Big Data Geek – Finding and Loading NOAA Hourly Climate Data – Part 1
So I loved the idea of the Data Geek challenge, but I’m more of Big Data Geek. And it turns out that the National Oceanic and Atmospheric Administration (NOAA) have publicly available hourly climate data, since 1901.

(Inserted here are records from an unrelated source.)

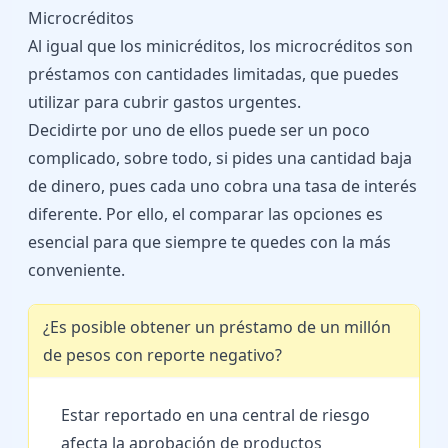
Microcréditos
Al igual que los minicréditos, los microcréditos son
préstamos con cantidades limitadas, que puedes
utilizar para cubrir gastos urgentes.
Decidirte por uno de ellos puede ser un poco
complicado, sobre todo, si pides una cantidad baja
de dinero, pues cada uno cobra una tasa de interés
diferente. Por ello, el comparar las opciones es
esencial para que siempre te quedes con la más
conveniente.
¿Es posible obtener un préstamo de un millón
de pesos con reporte negativo?
Estar reportado en una central de riesgo
afecta la aprobación de productos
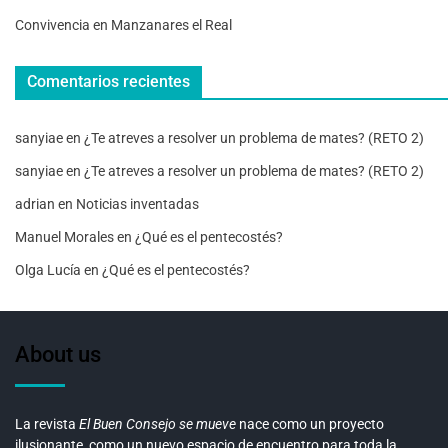
Convivencia en Manzanares el Real
Comentarios recientes
sanyiae
en
¿Te atreves a resolver un problema de mates? (RETO 2)
sanyiae
en
¿Te atreves a resolver un problema de mates? (RETO 2)
adrian
en
Noticias inventadas
Manuel Morales
en
¿Qué es el pentecostés?
Olga Lucía
en
¿Qué es el pentecostés?
About us
La revista
El Buen Consejo se mueve
nace como un proyecto
ilusionante, como un nuevo espacio de encuentro para toda la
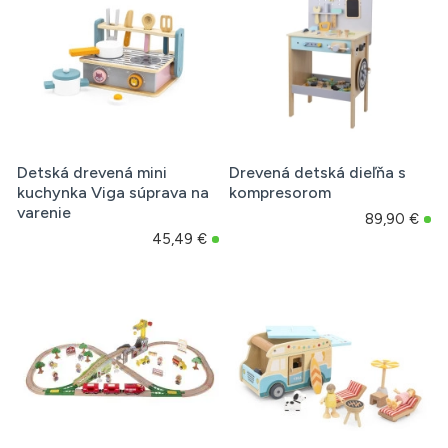
Detská drevená mini
Drevená detská dieľňa s
kuchynka Viga súprava na
kompresorom
varenie
89,90 €
45,49 €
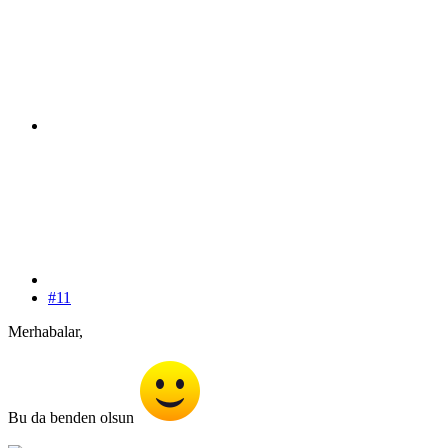
#11
Merhabalar,
Bu da benden olsun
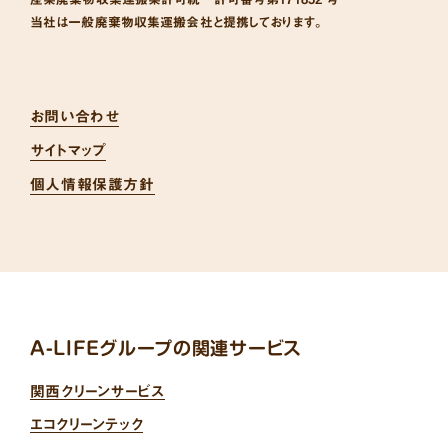
当社は一般廃棄物収集運搬会社と提携しております。
お問い合わせ
サイトマップ
個人情報保護方針
A-LIFEグループの関連サービス
関西クリーンサービス
エコクリーンテック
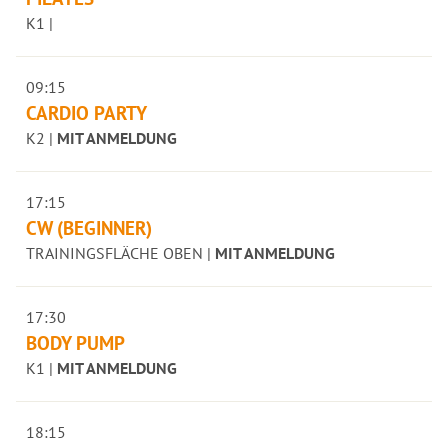
K1 |
09:15
CARDIO PARTY
K2 |
MIT ANMELDUNG
17:15
CW (BEGINNER)
TRAININGSFLÄCHE OBEN |
MIT ANMELDUNG
17:30
BODY PUMP
K1 |
MIT ANMELDUNG
18:15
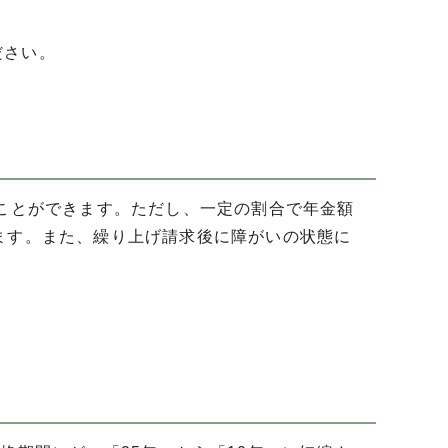
ださい。
ることができます。ただし、一定の割合で年金額
ます。また、繰り上げ請求後に障がいの状態に
。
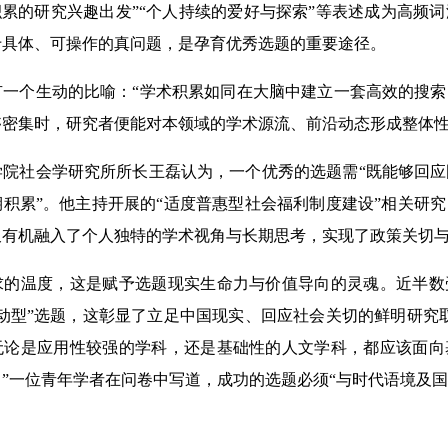
积累的研究兴趣出发”“个人持续的爱好与探索”等表述成为高频
于具体、可操作的真问题，是孕育优秀选题的重要途径。
个生动的比喻：“学术积累如同在大脑中建立一套高效的搜索
够密集时，研究者便能对本领域的学术源流、前沿动态形成整体性
社会学研究所所长王磊认为，一个优秀的选题需“既能够回应
积累”。他主持开展的“适度普惠型社会福利制度建设”相关研
又有机融入了个人独特的学术视角与长期思考，实现了政策关切
温度，这是赋予选题现实生命力与价值导向的灵魂。近半数
动型”选题，这彰显了立足中国现实、回应社会关切的鲜明研究
无论是应用性较强的学科，还是基础性的人文学科，都应该面向
”一位青年学者在问卷中写道，成功的选题必须“与时代语境及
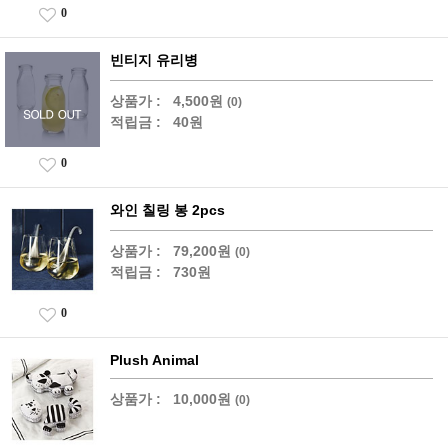
0
빈티지 유리병
상품가 :
4,500원
(0)
적립금 :
40원
0
와인 칠링 봉 2pcs
상품가 :
79,200원
(0)
적립금 :
730원
0
Plush Animal
상품가 :
10,000원
(0)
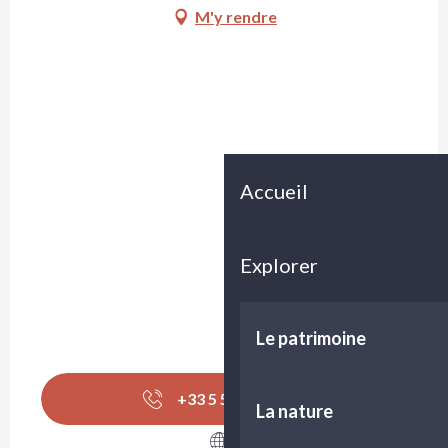
M'y rendre
Accueil
Explorer
Le patrimoine
+33 5 56 57 06
▒▒
La nature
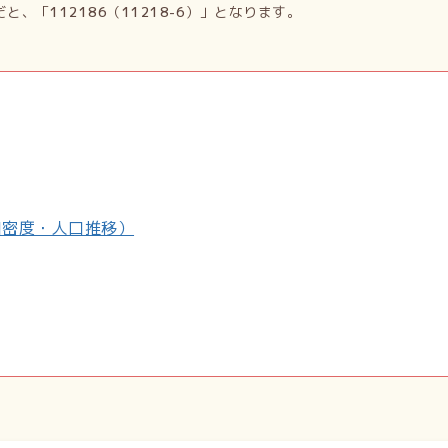
だと、「
112186
（
11218-6
）」となります。
口密度・人口推移）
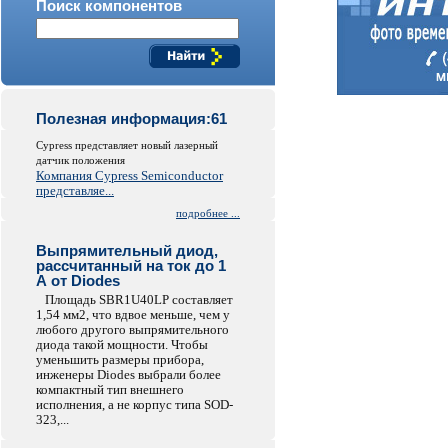
Поиск компонентов
Полезная информация:61
Cypress представляет новый лазерный
датчик положения
Компания Cypress Semiconductor
представляе...
подробнее ...
Выпрямительный диод,
рассчитанный на ток до 1
А от Diodes
Площадь SBR1U40LP составляет
1,54 мм2, что вдвое меньше, чем у
любого другого выпрямительного
диода такой мощности. Чтобы
уменьшить размеры прибора,
инженеры Diodes выбрали более
компактный тип внешнего
исполнения, а не корпус типа SOD-
323,...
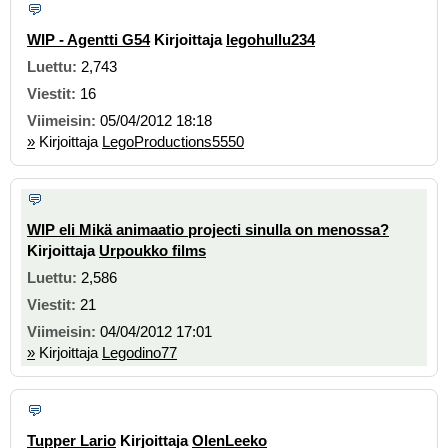
WIP - Agentti G54
Kirjoittaja
legohullu234
2,743
16
05/04/2012 18:18
»
Kirjoittaja
LegoProductions5550
WIP eli Mikä animaatio projecti sinulla on menossa?
Kirjoittaja
Urpoukko films
2,586
21
04/04/2012 17:01
»
Kirjoittaja
Legodino77
Tupper Lario
Kirjoittaja
OlenLeeko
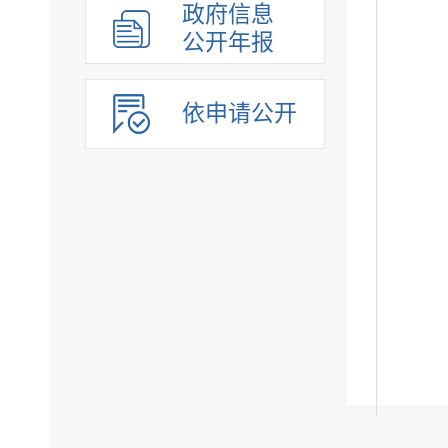
政府信息
公开年报
依申请公开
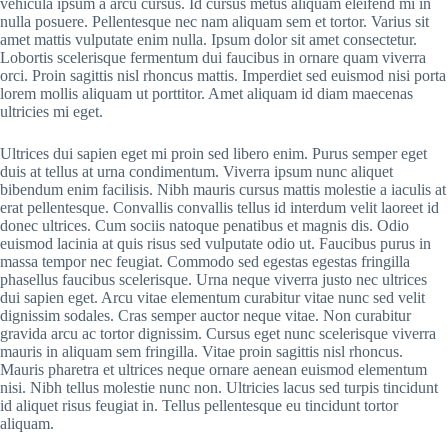
vehicula ipsum a arcu cursus. Id cursus metus aliquam eleifend mi in
nulla posuere. Pellentesque nec nam aliquam sem et tortor. Varius sit
amet mattis vulputate enim nulla. Ipsum dolor sit amet consectetur.
Lobortis scelerisque fermentum dui faucibus in ornare quam viverra
orci. Proin sagittis nisl rhoncus mattis. Imperdiet sed euismod nisi porta
lorem mollis aliquam ut porttitor. Amet aliquam id diam maecenas
ultricies mi eget.
Ultrices dui sapien eget mi proin sed libero enim. Purus semper eget
duis at tellus at urna condimentum. Viverra ipsum nunc aliquet
bibendum enim facilisis. Nibh mauris cursus mattis molestie a iaculis at
erat pellentesque. Convallis convallis tellus id interdum velit laoreet id
donec ultrices. Cum sociis natoque penatibus et magnis dis. Odio
euismod lacinia at quis risus sed vulputate odio ut. Faucibus purus in
massa tempor nec feugiat. Commodo sed egestas egestas fringilla
phasellus faucibus scelerisque. Urna neque viverra justo nec ultrices
dui sapien eget. Arcu vitae elementum curabitur vitae nunc sed velit
dignissim sodales. Cras semper auctor neque vitae. Non curabitur
gravida arcu ac tortor dignissim. Cursus eget nunc scelerisque viverra
mauris in aliquam sem fringilla. Vitae proin sagittis nisl rhoncus.
Mauris pharetra et ultrices neque ornare aenean euismod elementum
nisi. Nibh tellus molestie nunc non. Ultricies lacus sed turpis tincidunt
id aliquet risus feugiat in. Tellus pellentesque eu tincidunt tortor
aliquam.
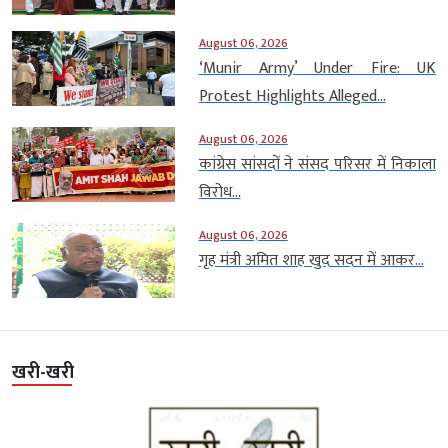
August 06, 2026
‘Munir Army’ Under Fire: UK
Protest Highlights Alleged...
August 06, 2026
कांग्रेस सांसदों ने संसद परिसर में निकाला
विरोध...
August 06, 2026
गृह मंत्री अमित शाह खुद सदन में आकर...
खरी-खरी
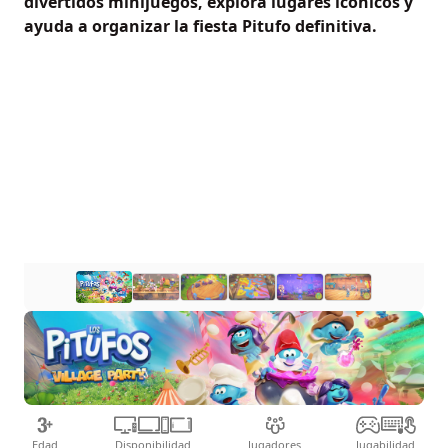
divertidos minijuegos, explora lugares icónicos y
ayuda a organizar la fiesta Pitufo definitiva.
Edad
Disponibilidad
Jugadores
Jugabilidad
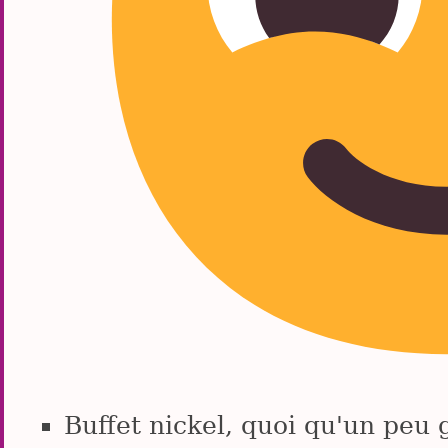
Buffet nickel, quoi qu'un peu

It’s available at ftp://ftp.ncdc.noaa.gov/pub/data/noaa and you can download all of it freely. I’ve been kind to my IT folks in my office network so I’ve been slowly downloading it over the last few weeks, and I’m up to 2003 and I’ve got 39GB of compressed data so far. It is GZIP compressed and expands about 10:1… and in addition, the data volumes grow massively since 1973 and keep growing to the present day. I expect 600GB-1TB of raw data before we’re done.
So we’re going to need SAP HANA and Lumira to find some interesting information, and I thought I’d take you on the journey of how to do this. This is Part 1 of however many it takes me to find some meaning in the data.
Update: Part 2 is now available here! In part 2 we look at Tammy Powlas’ question “is it getting warmer in Virginia?”
Downloading the data
I’ve gone about this using the following command:
wget –mirror ftp://ftp.ncdc.noaa.gov/pub/data/noaa
There are other ways you could use to get the data much faster, including aria2, pcurl or httrack but I wanted to be kind on my IT team and this doesn’t use too much bandwidth or mess up our office network. It will take me a few weeks to get all the data and then I can keep it up to date any time!
Loading Data
The data comes in a pretty incomprehensible format and the lines look a bit like this:
0081999999999992002010100004+17900-075900FM-13+9999ELML V02099999999999999999N9999999N1+02791+02791101361REMSYN072BBXX ELML7 0100/ 99179 70759 4//// ///// 10279 20279 40136 8//// 222//;
You can download a PDF document of how this is all formatted here:
ftp://ftp.ncdc.noaa.gov/pub/data/noaa/ish-format-document.pdf
It turns out that it is a complex fixed format file, so I’m just going to use the mandatory fields, which are the first 34 fields. This gives us data like location, timestamp, temperature, wind, visibility. Pretty comprehensive. I’m a big fan of UNIX scripts to reformat this stuff so I wrote an awk script to reformat the fixed format files into CSV.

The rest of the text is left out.